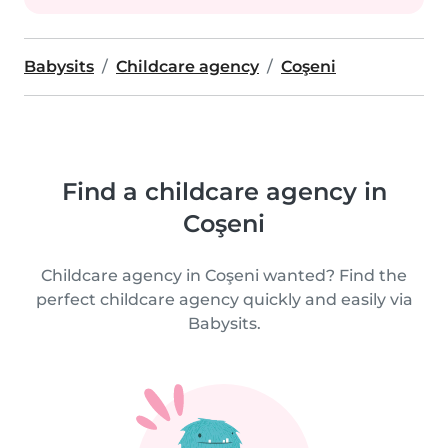
Babysits
Childcare agency
Coşeni
Find a childcare agency in
Coşeni
Childcare agency in Coşeni wanted? Find the
perfect childcare agency quickly and easily via
Babysits.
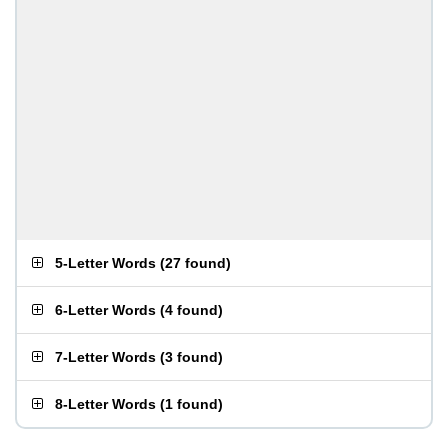
5-Letter Words
(
27 found
)
6-Letter Words
(
4 found
)
7-Letter Words
(
3 found
)
8-Letter Words
(
1 found
)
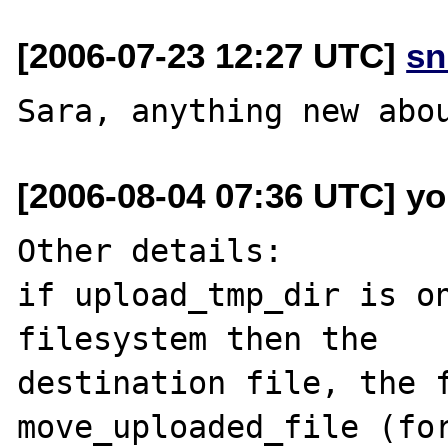
[2006-07-23 12:27 UTC]
sn
[2006-08-04 07:36 UTC] yo
Other details:

if upload_tmp_dir is on
filesystem then the

destination file, the f
move_uploaded_file (for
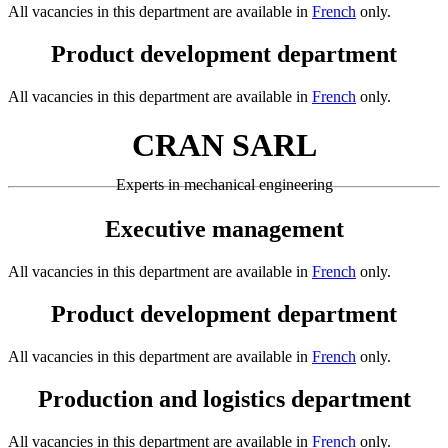
All vacancies in this department are available in
French
only.
Product development department
All vacancies in this department are available in
French
only.
CRAN SARL
Experts in mechanical engineering
Executive management
All vacancies in this department are available in
French
only.
Product development department
All vacancies in this department are available in
French
only.
Production and logistics department
All vacancies in this department are available in
French
only.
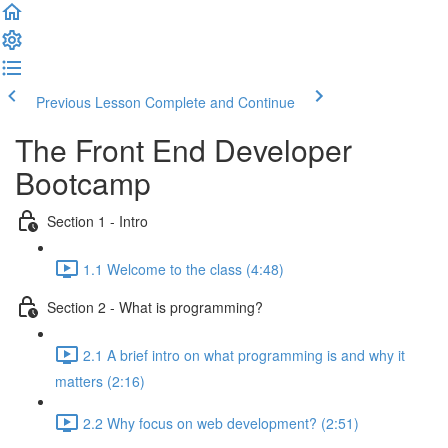
Previous Lesson
Complete and Continue
The Front End Developer
Bootcamp
Section 1 - Intro
1.1 Welcome to the class (4:48)
Section 2 - What is programming?
2.1 A brief intro on what programming is and why it
matters (2:16)
2.2 Why focus on web development? (2:51)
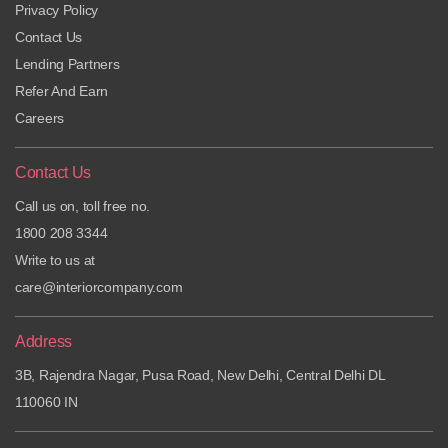
Privacy Policy
Contact Us
Lending Partners
Refer And Earn
Careers
Contact Us
Call us on, toll free no.
1800 208 3344
Write to us at
care@interiorcompany.com
Address
3B, Rajendra Nagar, Pusa Road, New Delhi, Central Delhi DL
110060 IN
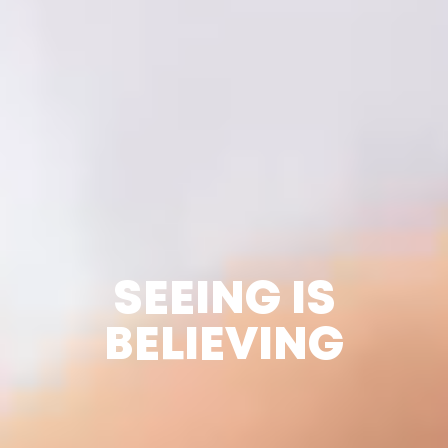
SEEING IS
BELIEVING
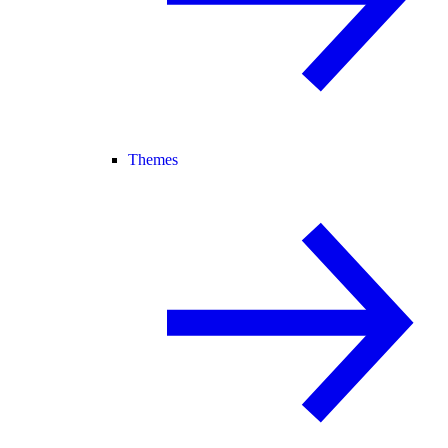
Themes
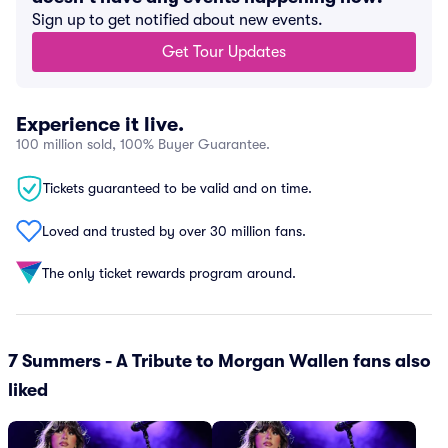
Sign up to get notified about new events.
Get Tour Updates
Experience it live.
100 million sold, 100% Buyer Guarantee.
Tickets guaranteed to be valid and on time.
Loved and trusted by over 30 million fans.
The only ticket rewards program around.
7 Summers - A Tribute to Morgan Wallen fans also
liked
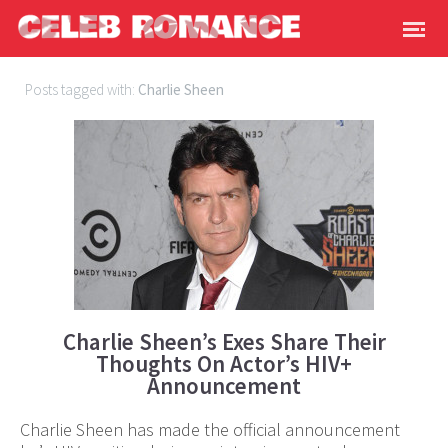
Posts tagged with:
Charlie Sheen
Charlie Sheen’s Exes Share Their
Thoughts On Actor’s HIV+
Announcement
Charlie Sheen has made the official announcement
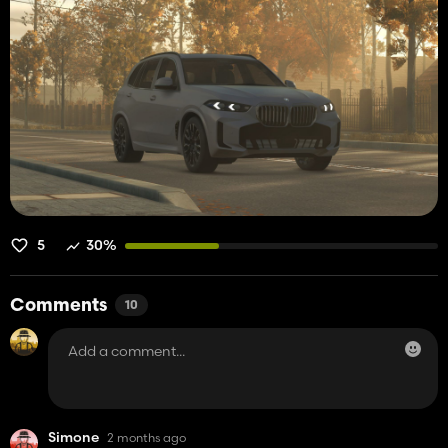
5
30%
Comments
10
Simone
2 months ago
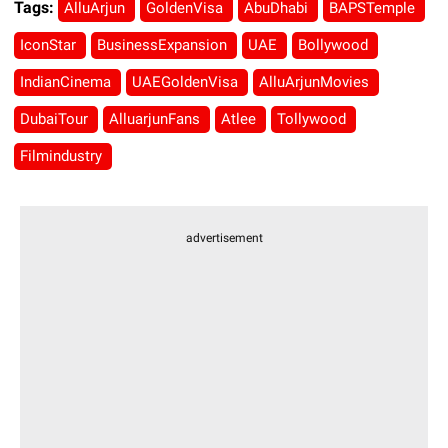
Tags:
AlluArjun
GoldenVisa
AbuDhabi
BAPSTemple
IconStar
BusinessExpansion
UAE
Bollywood
IndianCinema
UAEGoldenVisa
AlluArjunMovies
DubaiTour
AlluarjunFans
Atlee
Tollywood
Filmindustry
advertisement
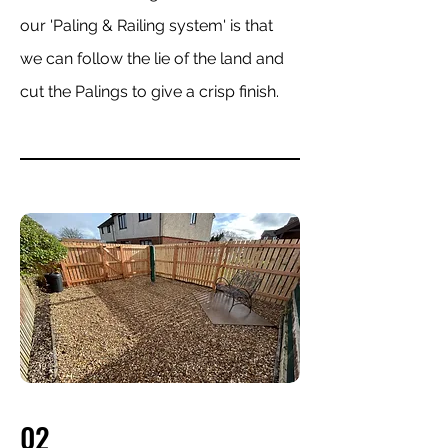
our 'Paling & Railing system' is that
we can follow the lie of the land and
cut the Palings to give a crisp finish.
02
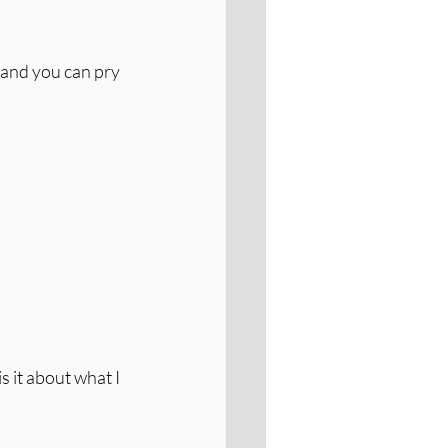
and you can pry 
s it about what I 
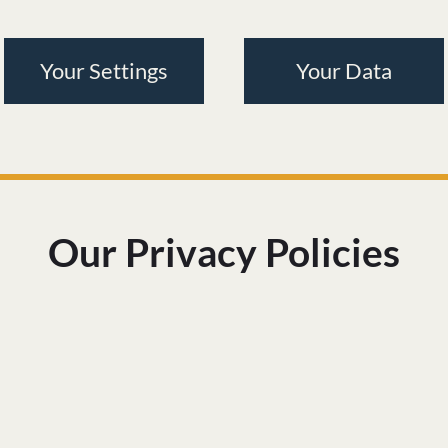
Your Settings
Your Data
Our Privacy Policies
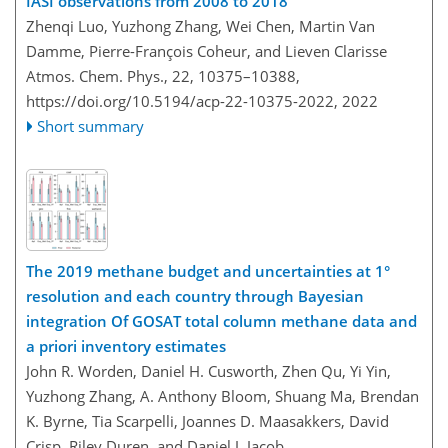
IASI observations from 2008 to 2018
Zhenqi Luo, Yuzhong Zhang, Wei Chen, Martin Van
Damme, Pierre-François Coheur, and Lieven Clarisse
Atmos. Chem. Phys., 22, 10375–10388,
https://doi.org/10.5194/acp-22-10375-2022,
2022
Short summary
The 2019 methane budget and uncertainties at 1°
resolution and each country through Bayesian
integration Of GOSAT total column methane data and
a priori inventory estimates
John R. Worden, Daniel H. Cusworth, Zhen Qu, Yi Yin,
Yuzhong Zhang, A. Anthony Bloom, Shuang Ma, Brendan
K. Byrne, Tia Scarpelli, Joannes D. Maasakkers, David
Crisp, Riley Duren, and Daniel J. Jacob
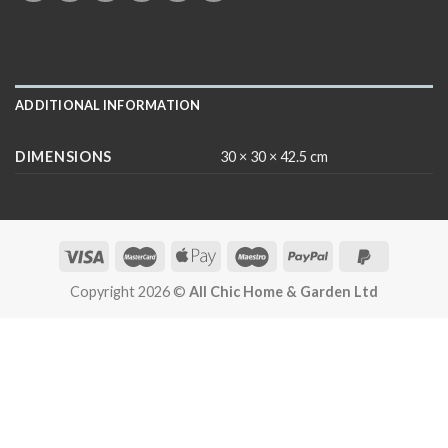
ADDITIONAL INFORMATION
DIMENSIONS
30 × 30 × 42.5 cm
Copyright 2026 ©
All Chic Home & Garden Ltd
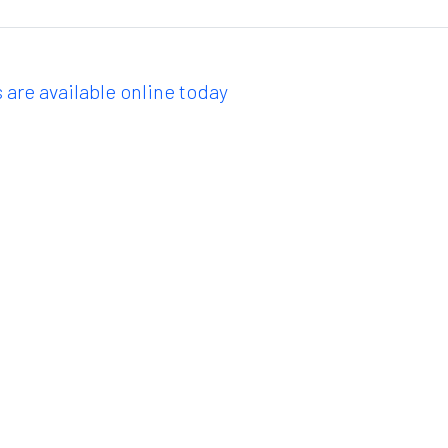
 are available online today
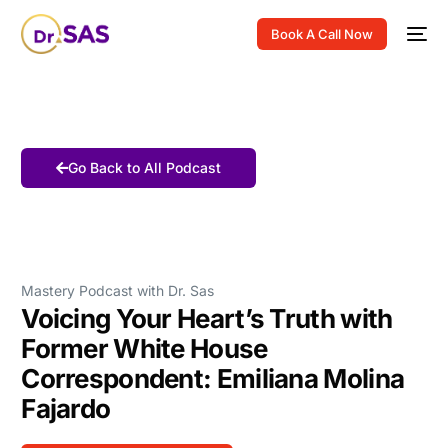
Book A Call Now
Go Back to All Podcast
Mastery Podcast with Dr. Sas
Voicing Your Heart’s Truth with
Former White House
Correspondent: Emiliana Molina
Fajardo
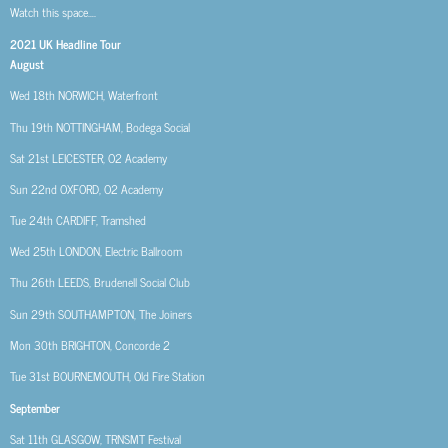
Watch this space….
2021 UK Headline Tour
August
Wed 18th
NORWICH, Waterfront
Thu 19th
NOTTINGHAM, Bodega Social
Sat 21st
LEICESTER, O2 Academy
Sun 22nd
OXFORD, O2 Academy
Tue 24th
CARDIFF, Tramshed
Wed 25th
LONDON, Electric Ballroom
Thu 26th
LEEDS, Brudenell Social Club
Sun 29th
SOUTHAMPTON, The Joiners
Mon 30th
BRIGHTON, Concorde 2
Tue 31st
BOURNEMOUTH, Old Fire Station
September
Sat 11th
GLASGOW, TRNSMT Festival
----------------
Your instructions -> Show every line above in which the word "Yuzhong" occurs.

Output below ->
Zhenqi Luo, Yuzhong Zhang, Wei Chen, Martin Van
Yuzhong Zhang, A. Anthony Bloom, Shuang Ma, Brendan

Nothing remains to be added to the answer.